** Source information follows **
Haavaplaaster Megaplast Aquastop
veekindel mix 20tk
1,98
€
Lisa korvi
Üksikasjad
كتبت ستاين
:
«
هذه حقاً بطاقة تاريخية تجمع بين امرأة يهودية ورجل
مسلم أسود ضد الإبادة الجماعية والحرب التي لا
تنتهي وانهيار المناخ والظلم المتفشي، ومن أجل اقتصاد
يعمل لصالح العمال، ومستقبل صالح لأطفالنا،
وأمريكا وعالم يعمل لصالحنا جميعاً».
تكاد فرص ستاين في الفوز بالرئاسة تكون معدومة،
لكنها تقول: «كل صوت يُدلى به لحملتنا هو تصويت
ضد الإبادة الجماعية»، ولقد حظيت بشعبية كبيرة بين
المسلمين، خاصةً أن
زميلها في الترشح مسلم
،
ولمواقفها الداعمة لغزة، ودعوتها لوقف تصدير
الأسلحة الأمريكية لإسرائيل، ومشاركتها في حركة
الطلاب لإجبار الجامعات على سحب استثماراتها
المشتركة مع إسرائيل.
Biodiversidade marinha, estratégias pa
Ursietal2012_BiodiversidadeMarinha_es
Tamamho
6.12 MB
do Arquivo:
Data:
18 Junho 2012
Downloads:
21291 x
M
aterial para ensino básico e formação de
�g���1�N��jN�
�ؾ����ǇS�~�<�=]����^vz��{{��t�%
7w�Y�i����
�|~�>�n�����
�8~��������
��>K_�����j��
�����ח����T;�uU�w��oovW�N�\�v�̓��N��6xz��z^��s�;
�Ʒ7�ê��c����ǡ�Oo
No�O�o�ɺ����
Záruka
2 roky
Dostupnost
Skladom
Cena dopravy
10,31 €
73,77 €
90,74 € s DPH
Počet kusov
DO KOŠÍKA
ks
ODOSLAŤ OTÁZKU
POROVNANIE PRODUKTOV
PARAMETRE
** End of Source information **
_Your instructions_
Above are the records; retype them all without a single difference.

_Written answer_
Haavaplaaster Megaplast Aquastop
veekindel mix 20tk
1,98
€
Lisa korvi
Üksikasjad
كتبت ستاين
:
«
هذه حقاً بطاقة تاريخية تجمع بين امرأة يهودية ورجل
مسلم أسود ضد الإبادة الجماعية والحرب التي لا
تنتهي وانهيار المناخ والظلم المتفشي، ومن أجل اقتصاد
يعمل لصالح العمال، ومستقبل صالح لأطفالنا،
وأمريكا وعالم يعمل لصالحنا جميعاً».
تكاد فرص ستاين في الفوز بالرئاسة تكون معدومة،
لكنها تقول: «كل صوت يُدلى به لحملتنا هو تصويت
ضد الإبادة الجماعية»، ولقد حظيت بشعبية كبيرة بين
المسلمين، خاصةً أن
زميلها في الترشح مسلم
،
ولمواقفها الداعمة لغزة، ودعوتها لوقف تصدير
الأسلحة الأمريكية لإسرائيل، ومشاركتها في حركة
الطلاب لإجبار الجامعات على سحب استثماراتها
المشتركة مع إسرائيل.
Biodiversidade marinha, estratégias pa
Ursietal2012_BiodiversidadeMarinha_es
Tamamho
6.12 MB
do Arquivo:
Data:
18 Junho 2012
Downloads:
21291 x
M
aterial para ensino básico e formação de
�g���1�N��jN�
�ؾ����ǇS�~�<�=]����^vz��{{��t�%
7w�Y�i����
�|~�>�n�����
�8~��������
��>K_�����j��
�����ח����T;�uU�w��oovW�N�\�v�̓��N��6xz��z^��s�;
�Ʒ7�ê��c����ǡ�Oo
No�O�o�ɺ����
Záruka
2 roky
Dostupnost
Skladom
Cena dopravy
10,31 €
73,77 €
90,74 € s DPH
Počet kusov
DO KOŠÍKA
ks
ODOSLAŤ OTÁZKU
POROVNANIE PRODUKTOV
PARAMETRE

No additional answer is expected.